Plumbings one of the hardest and most skilled trade on a new home. With the codes and amount of tools needed to plumb a new house, especially here in bc on these larger custom homes, I'm not worried at all. 

Service plumbing and the odd random crap job, yah the odd homeowner may decide to do t himself. But not everyone out there can think hard enough to do it. No 60 year old grandma is going to go and change her hot water tank now is she. And quite frankly it doesn't matter to me. New homes and renos are the only thing I'm set up to do.


----------



## plumb nutz (Jan 28, 2011)

Honestly, because I know quite a few inspectors who will tell them what they need to do to pass, several times...


----------



## easttexasplumb (Oct 13, 2010)

plumb nutz said:


> Honestly, because I know quite a few inspectors who will tell them what they need to do to pass, several times...


Does the inspector tell you why your job failed if it does?


----------



## Plumberman (Jul 7, 2008)

easttexasplumb said:


> Does the inspector tell you why your job failed if it does?


Yours doesn't?


----------



## plumb nutz (Jan 28, 2011)

easttexasplumb said:


> Does the inspector tell you why your job failed if it does?

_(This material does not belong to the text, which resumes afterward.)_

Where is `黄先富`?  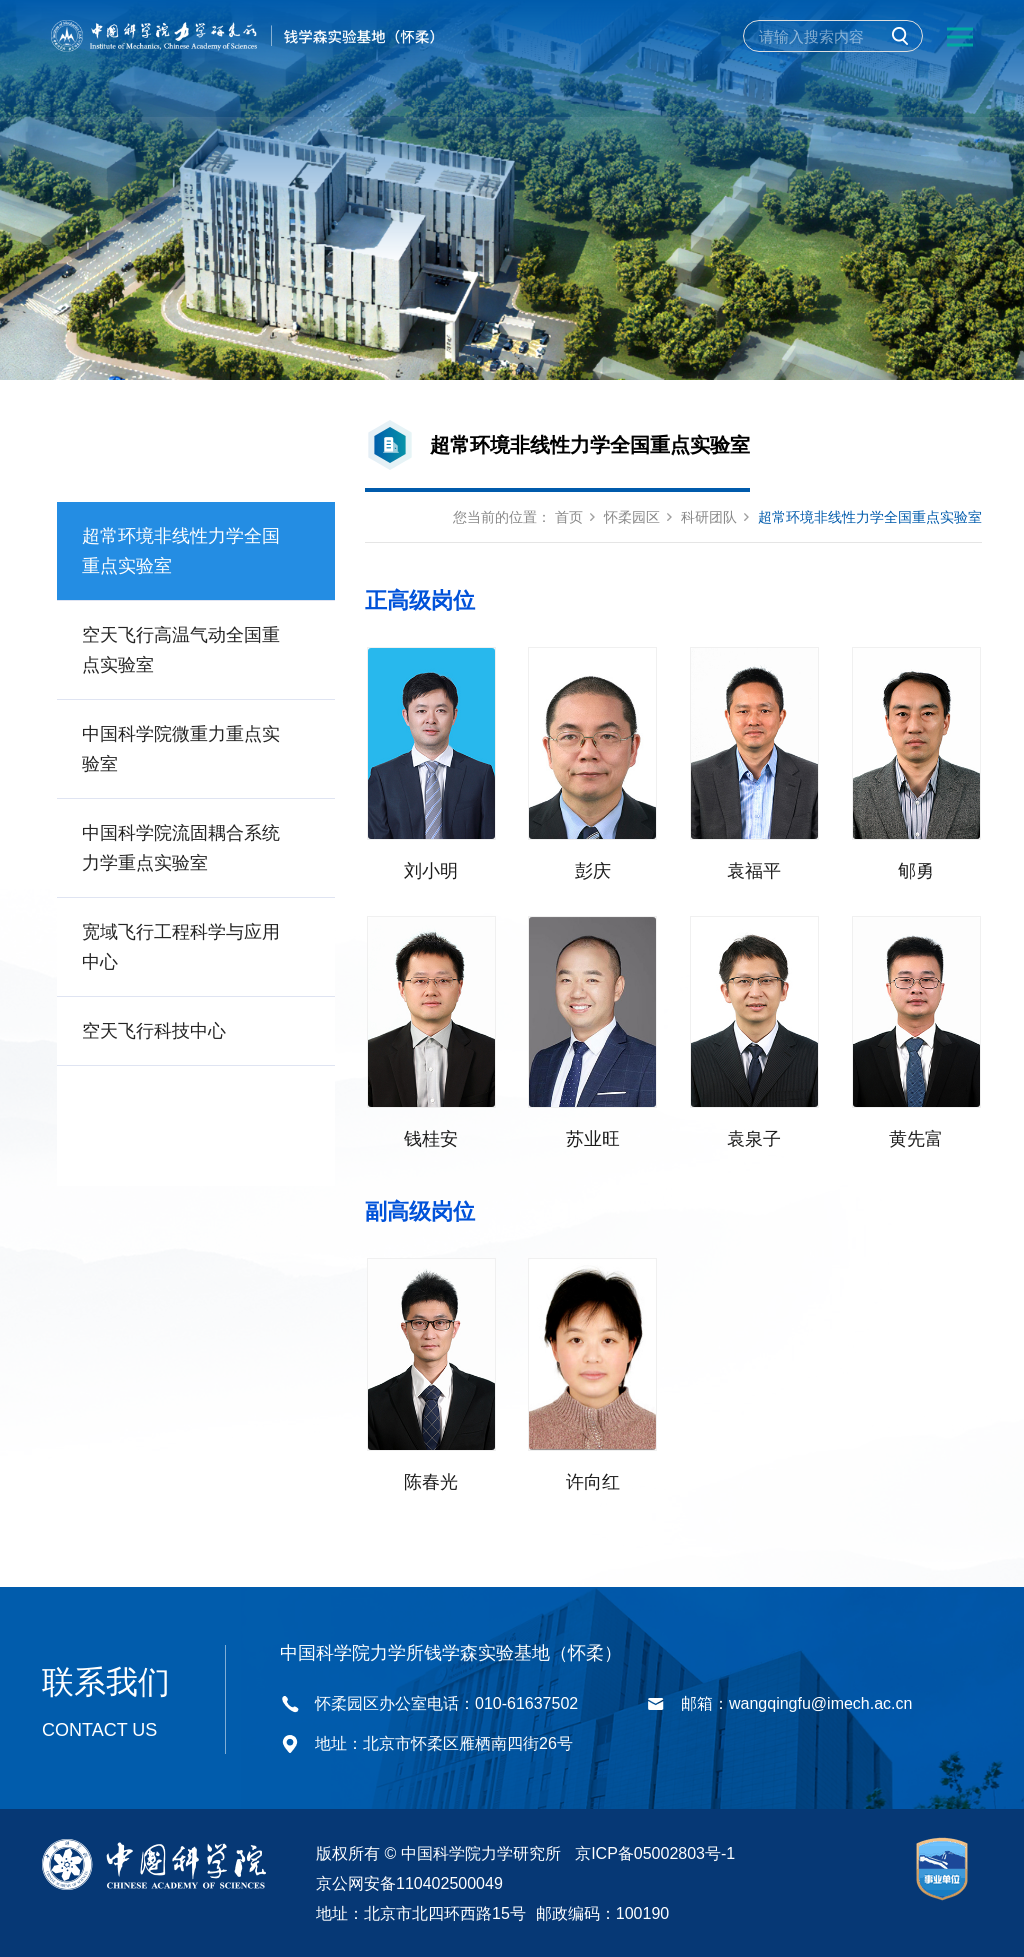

Why it failed, not how to do it correctly...


----------



## easttexasplumb (Oct 13, 2010)

Plumberman said:


> Yours doesn't?


 
I have never failed? :jester:

Yes they tell us why, just trying to make a point.


----------



## easttexasplumb (Oct 13, 2010)

plumb nutz said:


> Why it failed, not how to do it correctly...


 

Thats true.


----------



## Plumberman (Jul 7, 2008)

easttexasplumb said:



> I have never failed? :jester:
> 
> Yes they tell us why, just trying to make a point.


None here either

I know of a few who would fail it, then offer to fix it for a nominal fee... Highly illegal here. They are being watched by the State.


----------



## easttexasplumb (Oct 13, 2010)

Plumberman said:


> None here either
> 
> I know of a few who would fail it, then offer to fix it for a nominal fee... Highly illegal here. They are being watched by the State.


wow bold move for an inspector, thats touching the line of taking bribes.


----------



## Plumberman (Jul 7, 2008)

easttexasplumb said:


> wow bold move for an inspector, thats touching the line of taking bribes.


Exactly

I don't know how it works out there in Texas with y'all but here some parishes don't have an inspection department. The bigger cities do, so in rural areas there are 3rd party inspectors. No one is really around to police them.

The state has a Plumbing Board with hired inspectors, they call them "Enforcers" the problem is they are numbered and one inspector has to cover a wide range of miles, simply put there just isn't enough of them to go around, that's were the 3rd party comes in with hardly any checks and balances.


----------